THE DATA Block Start

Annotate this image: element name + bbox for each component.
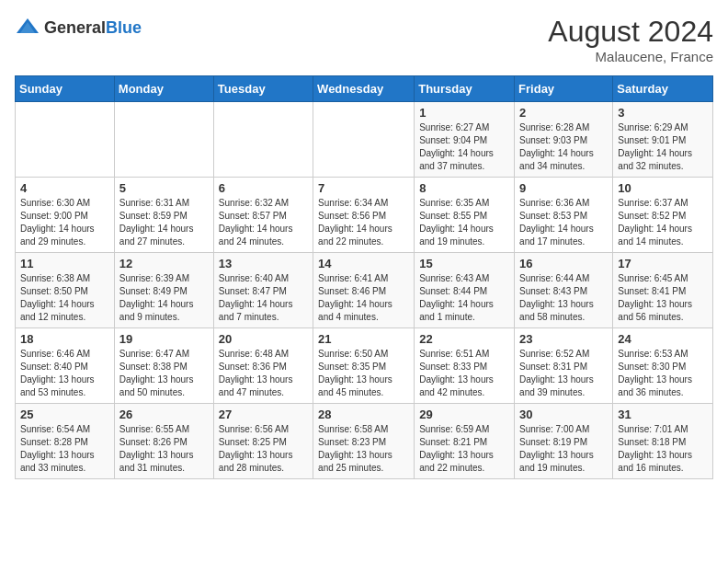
col-header-tuesday: Tuesday [213, 76, 313, 102]
day-number: 14 [318, 257, 409, 270]
day-info: Sunrise: 6:47 AM Sunset: 8:38 PM Dayligh… [119, 348, 209, 399]
day-info: Sunrise: 6:53 AM Sunset: 8:30 PM Dayligh… [618, 348, 708, 399]
day-info: Sunrise: 6:28 AM Sunset: 9:03 PM Dayligh… [519, 121, 608, 173]
day-info: Sunrise: 6:52 AM Sunset: 8:31 PM Dayligh… [519, 348, 608, 399]
col-header-sunday: Sunday [16, 76, 115, 102]
calendar-cell: 25Sunrise: 6:54 AM Sunset: 8:28 PM Dayli… [16, 404, 115, 479]
title-block: August 2024 Malaucene, France [548, 15, 713, 64]
calendar-week-row: 11Sunrise: 6:38 AM Sunset: 8:50 PM Dayli… [16, 253, 713, 328]
calendar-cell: 10Sunrise: 6:37 AM Sunset: 8:52 PM Dayli… [613, 178, 713, 253]
day-info: Sunrise: 6:51 AM Sunset: 8:33 PM Dayligh… [419, 348, 509, 399]
calendar-week-row: 25Sunrise: 6:54 AM Sunset: 8:28 PM Dayli… [16, 404, 713, 479]
location: Malaucene, France [548, 49, 713, 64]
day-number: 19 [119, 332, 209, 346]
calendar-cell: 13Sunrise: 6:40 AM Sunset: 8:47 PM Dayli… [213, 253, 313, 328]
day-number: 16 [519, 257, 608, 270]
calendar-cell: 5Sunrise: 6:31 AM Sunset: 8:59 PM Daylig… [114, 178, 213, 253]
day-number: 28 [318, 408, 409, 421]
calendar-cell: 16Sunrise: 6:44 AM Sunset: 8:43 PM Dayli… [515, 253, 613, 328]
day-info: Sunrise: 6:48 AM Sunset: 8:36 PM Dayligh… [219, 348, 308, 399]
col-header-friday: Friday [515, 76, 613, 102]
calendar-week-row: 18Sunrise: 6:46 AM Sunset: 8:40 PM Dayli… [16, 328, 713, 404]
day-number: 2 [519, 106, 608, 120]
day-info: Sunrise: 6:30 AM Sunset: 9:00 PM Dayligh… [20, 197, 109, 248]
calendar-cell: 17Sunrise: 6:45 AM Sunset: 8:41 PM Dayli… [613, 253, 713, 328]
day-info: Sunrise: 6:54 AM Sunset: 8:28 PM Dayligh… [20, 423, 109, 475]
col-header-monday: Monday [114, 76, 213, 102]
calendar-week-row: 4Sunrise: 6:30 AM Sunset: 9:00 PM Daylig… [16, 178, 713, 253]
calendar-cell: 28Sunrise: 6:58 AM Sunset: 8:23 PM Dayli… [313, 404, 415, 479]
day-number: 3 [618, 106, 708, 120]
calendar-cell: 24Sunrise: 6:53 AM Sunset: 8:30 PM Dayli… [613, 328, 713, 404]
day-number: 17 [618, 257, 708, 270]
day-number: 31 [618, 408, 708, 421]
day-info: Sunrise: 6:58 AM Sunset: 8:23 PM Dayligh… [318, 423, 409, 475]
calendar-cell: 21Sunrise: 6:50 AM Sunset: 8:35 PM Dayli… [313, 328, 415, 404]
day-info: Sunrise: 6:46 AM Sunset: 8:40 PM Dayligh… [20, 348, 109, 399]
day-info: Sunrise: 7:01 AM Sunset: 8:18 PM Dayligh… [618, 423, 708, 475]
day-number: 6 [219, 181, 308, 195]
day-number: 25 [20, 408, 109, 421]
calendar-cell: 4Sunrise: 6:30 AM Sunset: 9:00 PM Daylig… [16, 178, 115, 253]
day-info: Sunrise: 6:39 AM Sunset: 8:49 PM Dayligh… [119, 272, 209, 324]
calendar-week-row: 1Sunrise: 6:27 AM Sunset: 9:04 PM Daylig… [16, 102, 713, 178]
day-number: 10 [618, 181, 708, 195]
calendar-cell: 9Sunrise: 6:36 AM Sunset: 8:53 PM Daylig… [515, 178, 613, 253]
day-number: 11 [20, 257, 109, 270]
calendar-cell: 3Sunrise: 6:29 AM Sunset: 9:01 PM Daylig… [613, 102, 713, 178]
day-info: Sunrise: 6:56 AM Sunset: 8:25 PM Dayligh… [219, 423, 308, 475]
logo-text-general: General [44, 18, 106, 37]
calendar-cell: 20Sunrise: 6:48 AM Sunset: 8:36 PM Dayli… [213, 328, 313, 404]
day-number: 4 [20, 181, 109, 195]
calendar-cell: 29Sunrise: 6:59 AM Sunset: 8:21 PM Dayli… [415, 404, 515, 479]
day-info: Sunrise: 6:35 AM Sunset: 8:55 PM Dayligh… [419, 197, 509, 248]
day-number: 13 [219, 257, 308, 270]
calendar-cell: 19Sunrise: 6:47 AM Sunset: 8:38 PM Dayli… [114, 328, 213, 404]
page-header: GeneralBlue August 2024 Malaucene, Franc… [15, 15, 713, 64]
day-info: Sunrise: 6:29 AM Sunset: 9:01 PM Dayligh… [618, 121, 708, 173]
day-number: 22 [419, 332, 509, 346]
day-info: Sunrise: 6:34 AM Sunset: 8:56 PM Dayligh… [318, 197, 409, 248]
day-info: Sunrise: 6:32 AM Sunset: 8:57 PM Dayligh… [219, 197, 308, 248]
calendar-cell: 30Sunrise: 7:00 AM Sunset: 8:19 PM Dayli… [515, 404, 613, 479]
day-info: Sunrise: 6:40 AM Sunset: 8:47 PM Dayligh… [219, 272, 308, 324]
calendar-cell: 27Sunrise: 6:56 AM Sunset: 8:25 PM Dayli… [213, 404, 313, 479]
calendar-cell: 14Sunrise: 6:41 AM Sunset: 8:46 PM Dayli… [313, 253, 415, 328]
calendar-cell: 12Sunrise: 6:39 AM Sunset: 8:49 PM Dayli… [114, 253, 213, 328]
calendar-cell: 1Sunrise: 6:27 AM Sunset: 9:04 PM Daylig… [415, 102, 515, 178]
day-info: Sunrise: 6:38 AM Sunset: 8:50 PM Dayligh… [20, 272, 109, 324]
day-info: Sunrise: 6:50 AM Sunset: 8:35 PM Dayligh… [318, 348, 409, 399]
calendar-cell: 26Sunrise: 6:55 AM Sunset: 8:26 PM Dayli… [114, 404, 213, 479]
day-number: 8 [419, 181, 509, 195]
logo-text-blue: Blue [106, 18, 142, 37]
calendar-cell: 11Sunrise: 6:38 AM Sunset: 8:50 PM Dayli… [16, 253, 115, 328]
day-number: 15 [419, 257, 509, 270]
day-info: Sunrise: 6:27 AM Sunset: 9:04 PM Dayligh… [419, 121, 509, 173]
day-number: 1 [419, 106, 509, 120]
day-info: Sunrise: 6:36 AM Sunset: 8:53 PM Dayligh… [519, 197, 608, 248]
day-number: 23 [519, 332, 608, 346]
col-header-thursday: Thursday [415, 76, 515, 102]
calendar-cell [213, 102, 313, 178]
day-number: 9 [519, 181, 608, 195]
month-year: August 2024 [548, 15, 713, 49]
day-info: Sunrise: 7:00 AM Sunset: 8:19 PM Dayligh… [519, 423, 608, 475]
day-number: 21 [318, 332, 409, 346]
day-info: Sunrise: 6:31 AM Sunset: 8:59 PM Dayligh… [119, 197, 209, 248]
day-number: 26 [119, 408, 209, 421]
calendar-cell: 6Sunrise: 6:32 AM Sunset: 8:57 PM Daylig… [213, 178, 313, 253]
calendar-cell: 23Sunrise: 6:52 AM Sunset: 8:31 PM Dayli… [515, 328, 613, 404]
day-info: Sunrise: 6:37 AM Sunset: 8:52 PM Dayligh… [618, 197, 708, 248]
day-number: 12 [119, 257, 209, 270]
calendar-cell: 18Sunrise: 6:46 AM Sunset: 8:40 PM Dayli… [16, 328, 115, 404]
calendar-cell [16, 102, 115, 178]
day-number: 27 [219, 408, 308, 421]
calendar-cell: 7Sunrise: 6:34 AM Sunset: 8:56 PM Daylig… [313, 178, 415, 253]
day-number: 18 [20, 332, 109, 346]
calendar-cell [313, 102, 415, 178]
logo: GeneralBlue [15, 15, 142, 40]
calendar-cell: 22Sunrise: 6:51 AM Sunset: 8:33 PM Dayli… [415, 328, 515, 404]
logo-icon [15, 15, 40, 40]
day-number: 24 [618, 332, 708, 346]
calendar-table: SundayMondayTuesdayWednesdayThursdayFrid… [15, 75, 713, 479]
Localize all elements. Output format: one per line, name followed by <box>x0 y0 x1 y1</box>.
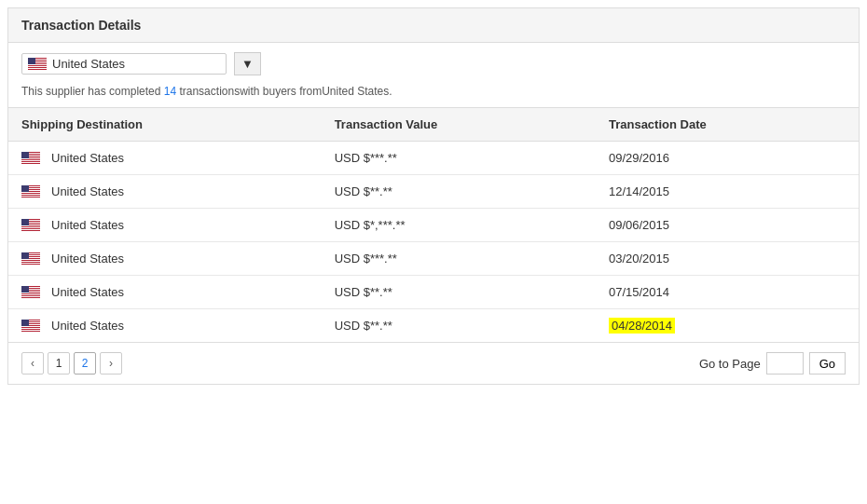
info-suffix-end: . <box>389 85 392 98</box>
pagination-left: ‹ 1 2 › <box>21 352 122 375</box>
cell-country-0: United States <box>8 142 322 175</box>
transactions-table-container: Shipping Destination Transaction Value T… <box>8 107 859 342</box>
section-header: Transaction Details <box>8 8 859 43</box>
pagination-right: Go to Page Go <box>699 352 846 375</box>
highlighted-date: 04/28/2014 <box>609 318 675 334</box>
controls-row: United States ▼ <box>8 43 859 81</box>
col-header-value: Transaction Value <box>322 108 596 142</box>
table-row: United StatesUSD $***.** 09/29/2016 <box>8 142 859 175</box>
cell-country-5: United States <box>8 309 322 343</box>
info-suffix-country: United States <box>322 85 389 98</box>
col-header-destination: Shipping Destination <box>8 108 322 142</box>
page-1-button[interactable]: 1 <box>48 352 70 375</box>
cell-value-1: USD $**.** <box>322 175 596 209</box>
table-header-row: Shipping Destination Transaction Value T… <box>8 108 859 142</box>
country-name-text: United States <box>51 319 124 333</box>
transaction-info: This supplier has completed 14 transacti… <box>8 81 859 107</box>
cell-date-1: 12/14/2015 <box>596 175 859 209</box>
us-flag-icon <box>21 320 40 332</box>
us-flag-icon <box>21 219 40 231</box>
country-select-label: United States <box>52 57 220 71</box>
table-row: United StatesUSD $**.**07/15/2014 <box>8 276 859 309</box>
pagination-bar: ‹ 1 2 › Go to Page Go <box>8 342 859 384</box>
goto-label: Go to Page <box>699 357 761 371</box>
us-flag-icon <box>28 58 47 70</box>
info-suffix-pre: with buyers from <box>240 85 322 98</box>
cell-date-4: 07/15/2014 <box>596 276 859 309</box>
table-row: United StatesUSD $**.**04/28/2014 <box>8 309 859 343</box>
transactions-table: Shipping Destination Transaction Value T… <box>8 108 859 342</box>
us-flag-icon <box>21 286 40 298</box>
country-select[interactable]: United States <box>21 53 227 75</box>
country-name-text: United States <box>51 252 124 266</box>
cell-value-0: USD $***.** <box>322 142 596 175</box>
info-middle: transactions <box>176 85 240 98</box>
table-row: United StatesUSD $**.**12/14/2015 <box>8 175 859 209</box>
cell-country-4: United States <box>8 276 322 309</box>
us-flag-icon <box>21 152 40 164</box>
col-header-date: Transaction Date <box>596 108 859 142</box>
info-prefix: This supplier has completed <box>21 85 164 98</box>
cell-value-3: USD $***.** <box>322 242 596 276</box>
table-row: United StatesUSD $*,***.**09/06/2015 <box>8 209 859 242</box>
prev-page-button[interactable]: ‹ <box>21 352 44 375</box>
cell-country-2: United States <box>8 209 322 242</box>
cell-value-4: USD $**.** <box>322 276 596 309</box>
cell-date-2: 09/06/2015 <box>596 209 859 242</box>
transaction-count-link[interactable]: 14 <box>164 85 176 98</box>
country-name-text: United States <box>51 218 124 232</box>
cell-value-5: USD $**.** <box>322 309 596 343</box>
next-page-button[interactable]: › <box>100 352 122 375</box>
page-title: Transaction Details <box>21 18 141 33</box>
country-dropdown-arrow[interactable]: ▼ <box>234 52 261 75</box>
cell-country-1: United States <box>8 175 322 209</box>
us-flag-icon <box>21 252 40 265</box>
country-name-text: United States <box>51 151 124 165</box>
us-flag-icon <box>21 185 40 198</box>
cell-value-2: USD $*,***.** <box>322 209 596 242</box>
cell-country-3: United States <box>8 242 322 276</box>
cell-date-0: 09/29/2016 <box>596 142 859 175</box>
table-row: United StatesUSD $***.**03/20/2015 <box>8 242 859 276</box>
cell-date-5: 04/28/2014 <box>596 309 859 343</box>
page-2-button[interactable]: 2 <box>74 352 96 375</box>
go-button[interactable]: Go <box>809 352 846 375</box>
country-name-text: United States <box>51 285 124 299</box>
country-name-text: United States <box>51 184 124 198</box>
cell-date-3: 03/20/2015 <box>596 242 859 276</box>
goto-page-input[interactable] <box>766 352 804 375</box>
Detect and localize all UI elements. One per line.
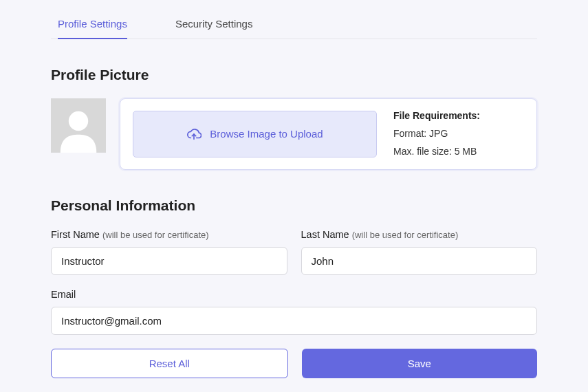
first-name-label: First Name (will be used for certificate… — [51, 229, 287, 240]
first-name-group: First Name (will be used for certificate… — [51, 229, 287, 275]
last-name-group: Last Name (will be used for certificate) — [301, 229, 538, 275]
last-name-field[interactable] — [301, 247, 538, 275]
file-req-size: Max. file size: 5 MB — [393, 143, 524, 161]
tab-security-settings[interactable]: Security Settings — [175, 18, 253, 39]
browse-image-button[interactable]: Browse Image to Upload — [133, 111, 377, 157]
browse-image-label: Browse Image to Upload — [210, 128, 323, 140]
first-name-field[interactable] — [51, 247, 287, 275]
save-button[interactable]: Save — [302, 349, 538, 378]
profile-picture-row: Browse Image to Upload File Requirements… — [51, 98, 537, 170]
svg-point-0 — [69, 111, 88, 131]
email-label: Email — [51, 289, 537, 300]
first-name-hint: (will be used for certificate) — [102, 230, 209, 240]
last-name-hint: (will be used for certificate) — [352, 230, 459, 240]
file-requirements: File Requirements: Format: JPG Max. file… — [393, 107, 524, 161]
last-name-label: Last Name (will be used for certificate) — [301, 229, 538, 240]
upload-card: Browse Image to Upload File Requirements… — [120, 98, 537, 170]
settings-tabs: Profile Settings Security Settings — [51, 18, 537, 39]
file-req-title: File Requirements: — [393, 107, 524, 125]
email-group: Email — [51, 289, 537, 335]
reset-all-button[interactable]: Reset All — [51, 349, 288, 378]
profile-picture-title: Profile Picture — [51, 67, 537, 83]
file-req-format: Format: JPG — [393, 125, 524, 143]
personal-info-title: Personal Information — [51, 197, 537, 214]
tab-profile-settings[interactable]: Profile Settings — [58, 18, 127, 39]
email-field[interactable] — [51, 307, 537, 335]
avatar-icon — [54, 105, 102, 153]
cloud-upload-icon — [186, 127, 202, 142]
avatar-placeholder — [51, 98, 106, 153]
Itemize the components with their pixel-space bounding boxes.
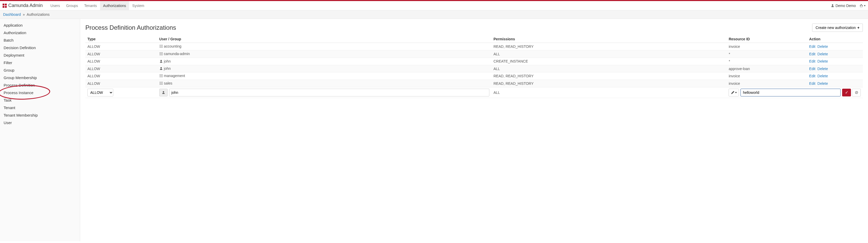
cell-usergroup: john [157,65,491,72]
cell-resource-id: approve-loan [726,65,807,72]
svg-point-36 [162,83,162,83]
svg-point-27 [162,75,162,76]
edit-link[interactable]: Edit [809,59,815,63]
cancel-button[interactable]: ⊘ [852,89,861,96]
cell-actions: Edit Delete [807,58,863,65]
cell-usergroup: john [157,58,491,65]
pencil-icon [731,91,734,94]
sidebar-item-task[interactable]: Task [0,96,80,104]
svg-point-29 [161,76,161,77]
nav-groups[interactable]: Groups [63,1,81,10]
svg-rect-2 [3,6,4,8]
cell-type: ALLOW [85,58,157,65]
sidebar-item-decision-definition[interactable]: Decision Definition [0,44,80,51]
home-icon [860,4,863,7]
svg-point-38 [161,84,161,84]
sidebar-item-process-definition[interactable]: Process Definition [0,81,80,89]
delete-link[interactable]: Delete [817,67,828,71]
cell-actions: Edit Delete [807,50,863,58]
svg-point-6 [162,45,162,45]
main-content: Process Definition Authorizations Create… [80,19,868,241]
sidebar-item-group[interactable]: Group [0,66,80,74]
cell-permissions: READ, READ_HISTORY [491,72,726,80]
delete-link[interactable]: Delete [817,81,828,85]
new-type-select[interactable]: ALLOW [87,89,113,96]
new-permissions-edit-button[interactable]: ▾ [728,89,739,96]
caret-down-icon: ▾ [864,4,865,7]
sidebar-item-application[interactable]: Application [0,22,80,29]
breadcrumb-dashboard[interactable]: Dashboard [3,12,21,16]
cell-usergroup: sales [157,80,491,87]
sidebar-item-authorization[interactable]: Authorization [0,29,80,36]
check-icon: ✓ [845,90,848,95]
group-icon [159,74,163,77]
new-usergroup-input[interactable] [169,89,489,96]
top-navbar: Camunda Admin Users Groups Tenants Autho… [0,0,868,10]
sidebar-item-user[interactable]: User [0,119,80,127]
delete-link[interactable]: Delete [817,74,828,78]
edit-link[interactable]: Edit [809,81,815,85]
table-row: ALLOWmanagementREAD, READ_HISTORYinvoice… [85,72,863,80]
svg-point-12 [162,47,162,47]
sidebar-item-filter[interactable]: Filter [0,59,80,66]
cell-resource-id: invoice [726,80,807,87]
sidebar-item-deployment[interactable]: Deployment [0,51,80,59]
nav-users[interactable]: Users [47,1,63,10]
th-action: Action [807,35,863,43]
user-menu[interactable]: Demo Demo ▾ [831,4,865,8]
user-icon [160,60,163,63]
svg-rect-1 [5,4,7,5]
table-row: ALLOWaccountingREAD, READ_HISTORYinvoice… [85,43,863,50]
svg-point-31 [160,82,160,82]
cell-actions: Edit Delete [807,80,863,87]
svg-point-21 [162,55,162,55]
breadcrumb-current: Authorizations [27,12,50,16]
camunda-logo-icon [3,4,7,8]
sidebar-item-group-membership[interactable]: Group Membership [0,74,80,81]
svg-point-13 [160,52,160,53]
group-icon [159,81,163,85]
svg-point-19 [160,55,160,55]
table-row: ALLOWsalesREAD, READ_HISTORYinvoiceEdit … [85,80,863,87]
sidebar-item-batch[interactable]: Batch [0,36,80,44]
cell-type: ALLOW [85,43,157,50]
svg-point-18 [162,53,162,54]
delete-link[interactable]: Delete [817,59,828,63]
sidebar-item-tenant[interactable]: Tenant [0,104,80,111]
sidebar-item-tenant-membership[interactable]: Tenant Membership [0,111,80,119]
svg-point-14 [161,52,161,53]
confirm-button[interactable]: ✓ [842,89,851,96]
brand-label: Camunda Admin [8,3,43,8]
cell-resource-id: invoice [726,72,807,80]
edit-link[interactable]: Edit [809,52,815,56]
svg-point-23 [161,74,161,75]
cell-permissions: ALL [491,65,726,72]
new-usergroup-type-toggle[interactable] [159,89,167,96]
svg-point-34 [160,83,160,83]
edit-link[interactable]: Edit [809,44,815,48]
sidebar-item-process-instance[interactable]: Process Instance [0,89,80,96]
cell-type: ALLOW [85,50,157,58]
delete-link[interactable]: Delete [817,52,828,56]
cell-resource-id: * [726,58,807,65]
brand[interactable]: Camunda Admin [3,3,43,8]
svg-point-26 [161,75,161,76]
svg-point-24 [162,74,162,75]
edit-link[interactable]: Edit [809,74,815,78]
svg-point-17 [161,53,161,54]
delete-link[interactable]: Delete [817,44,828,48]
nav-tenants[interactable]: Tenants [81,1,100,10]
nav-system[interactable]: System [129,1,148,10]
create-authorization-button[interactable]: Create new authorization + [812,24,863,32]
edit-link[interactable]: Edit [809,67,815,71]
user-name: Demo Demo [835,4,856,8]
cell-permissions: CREATE_INSTANCE [491,58,726,65]
sidebar: Application Authorization Batch Decision… [0,19,80,241]
svg-point-8 [161,46,161,46]
home-menu[interactable]: ▾ [860,4,865,7]
new-permissions-cell: ALL [491,87,726,98]
user-icon [162,91,165,94]
main-nav: Users Groups Tenants Authorizations Syst… [47,1,148,10]
nav-authorizations[interactable]: Authorizations [100,1,129,10]
new-resource-id-input[interactable] [741,89,841,96]
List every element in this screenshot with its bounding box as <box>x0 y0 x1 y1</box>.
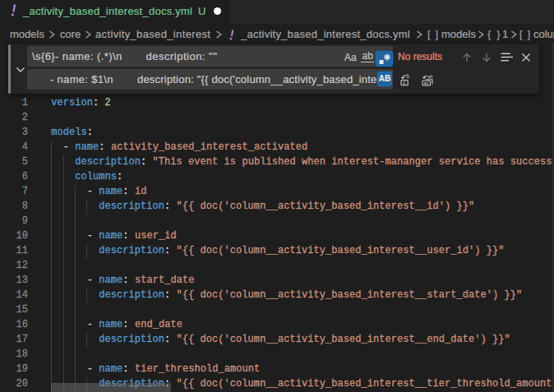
svg-text:ac: ac <box>424 81 429 85</box>
svg-text:b: b <box>406 74 409 79</box>
svg-text:ab: ab <box>427 74 432 79</box>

THE DATA Block End

EXERCISE PROMPT: Would you please copy all lines in the data that contain the word "August"?

RESPONSE BOX:
title-block: August 2024 Malaucene, France [548, 15, 713, 64]
page-header: GeneralBlue August 2024 Malaucene, Franc… [15, 15, 713, 64]
month-year: August 2024 [548, 15, 713, 49]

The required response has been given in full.